The World Bank Group (WBG), together with the G20 and multilateral development banks (MDBs), have been playing a leading role in promoting PPPs. During the last couple of years the WBG has served as the G20’s go-to agency on PPPs by producing several policy papers, among them a project checklist for PPPs, a ‘Framework for Disclosure for PPP Projects’ and a Report on Recommended PPP Contractual Provisions[1]. In 2014 the WBG also created the PPP Unit, which is aimed at harmonising the PPP agenda across the Group, and set up the Global Infrastructure Facility[2]. The G20, WBG and other MDBs are also keen to bundle smaller-scale PPPs into asset classes.

This year the WBG hosted the first Global Infrastructure Forum and committed to serving as the secretariat of the Global Infrastructure Connectivity Alliance[3], which was launched at the China-led G20 summit which took place in September. In addition, with the signing of a “Joint Declaration of Aspirations on Actions to Support Infrastructure Investment”, eleven MDBs plan to invest a minimum of $350 billion in 2016-18 in infrastructure development, especially to attract and partner with the private sector in energy, transportation, water, and ICT sectors.

Civil society organisations (CSOs) have repeatedly raised concerns about this push for PPPs as they are often less democratically accountable and lead to more expensive user fees, less investment in low-income communities, and poorer quality public services than those directly funded by governments. Evidence also shows that PPPs can negatively impact local communities, the environment, human rights, accountability and transparency, and worsen the fiscal problems against which they are offered as a solution.[4]
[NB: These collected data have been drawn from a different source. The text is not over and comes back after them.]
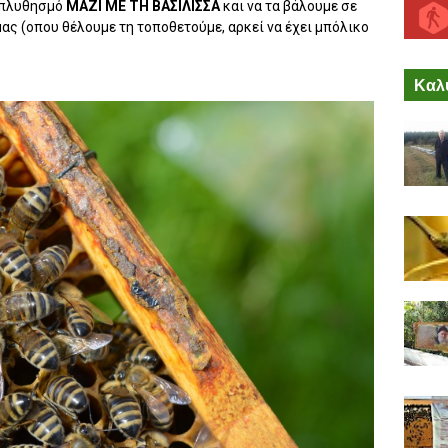
ε πλυθησμό
ΜΑΖΙ ΜΕ ΤΗ ΒΑΣΙΛΙΣΣΑ
και να τα βάλουμε σε
ας (οπου θέλουμε τη τοποθετούμε, αρκεί να έχει μπόλικο
Καλύ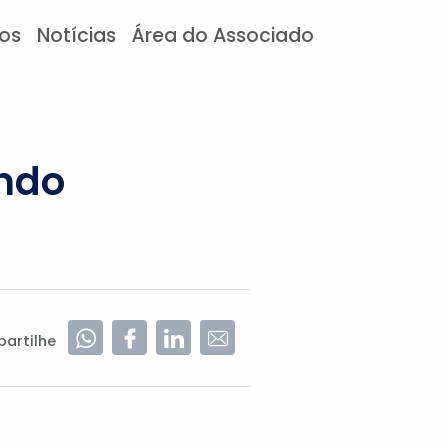
tos
Notícias
Área do Associado
undo
artilhe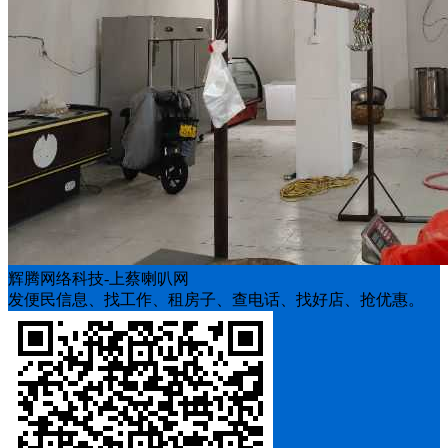
辉腾网络科技-上蔡喇叭网
发便民信息、找工作、租房子、查电话、找好店、抢优惠。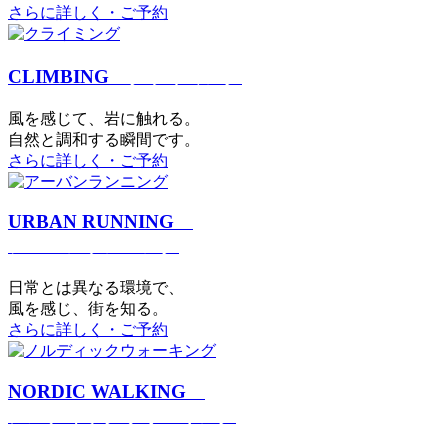
さらに詳しく・ご予約
CLIMBING
クライミング
⾵を感じて、岩に触れる。
⾃然と調和する瞬間です。
さらに詳しく・ご予約
URBAN RUNNING
アーバンランニング
日常とは異なる環境で、
風を感じ、街を知る。
さらに詳しく・ご予約
NORDIC WALKING
ノルディックウォーキング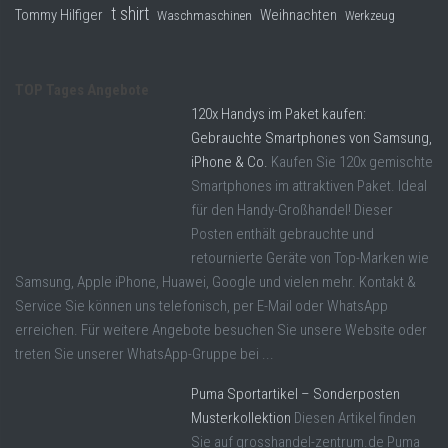
t shirt
Tommy Hilfiger
Weihnachten
Waschmaschinen
Werkzeug
TOP Tages Angebote
120x Handys im Paket kaufen:
Gebrauchte Smartphones von Samsung,
iPhone & Co.
Kaufen Sie 120x gemischte
Smartphones im attraktiven Paket. Ideal
für den Handy-Großhandel! Dieser
Posten enthält gebrauchte und
retournierte Geräte von Top-Marken wie
Samsung, Apple iPhone, Huawei, Google und vielen mehr. Kontakt &
Service Sie können uns telefonisch, per E-Mail oder WhatsApp
erreichen. Für weitere Angebote besuchen Sie unsere Website oder
treten Sie unserer WhatsApp-Gruppe bei ...
Puma Sportartikel – Sonderposten
Musterkollektion
Diesen Artikel finden
Sie auf grosshandel-zentrum.de Puma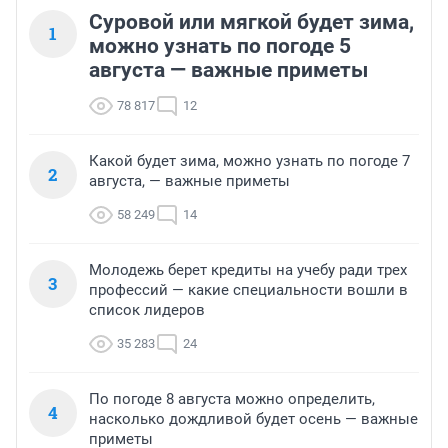
Суровой или мягкой будет зима,
1
можно узнать по погоде 5
августа — важные приметы
78 817
12
Какой будет зима, можно узнать по погоде 7
2
августа, — важные приметы
58 249
14
Молодежь берет кредиты на учебу ради трех
3
профессий — какие специальности вошли в
список лидеров
35 283
24
По погоде 8 августа можно определить,
4
насколько дождливой будет осень — важные
приметы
The strategy meeting is taking place just prior to the IMF/World Bank 2016 Annual Meetings' Civil Society Policy Forum

Download a PDF of the concept note and agenda




[1] Civil society organisations have provided comments on the draft framework for disclosure for PPP projects and are awaiting an official response from the WBG. CSOs have also commented on a first version of the WBG’s report on recommended PPP contractual provisions. A second version will be available soon and open for comments by CSOs.
[2] A platform that facilitates the preparation and structuring of complex infrastructure PPPs to enable mobilisation of private sector and institutional investor capital.
[3] The Alliance will develop regional infrastructure plans and “pipelines” for bankable infrastructure projects that connect countries, regions and continents to, among other things, facilitate trade.
[4] The following reports offer clear evidence of the problems mentioned: Eurodad (2015), What lies beneath?; Jubilee Debt Campaign (2015), Tanzania hit by costs of public-private partnerships; Public Service International (2015), Why public-private partnerships don’t work; Oxfam (2014), A dangerous diversion; the 2015 Report of the UN Special Rapporteur on the Right to Education; the latest UN DESA Working Paper on PPPs.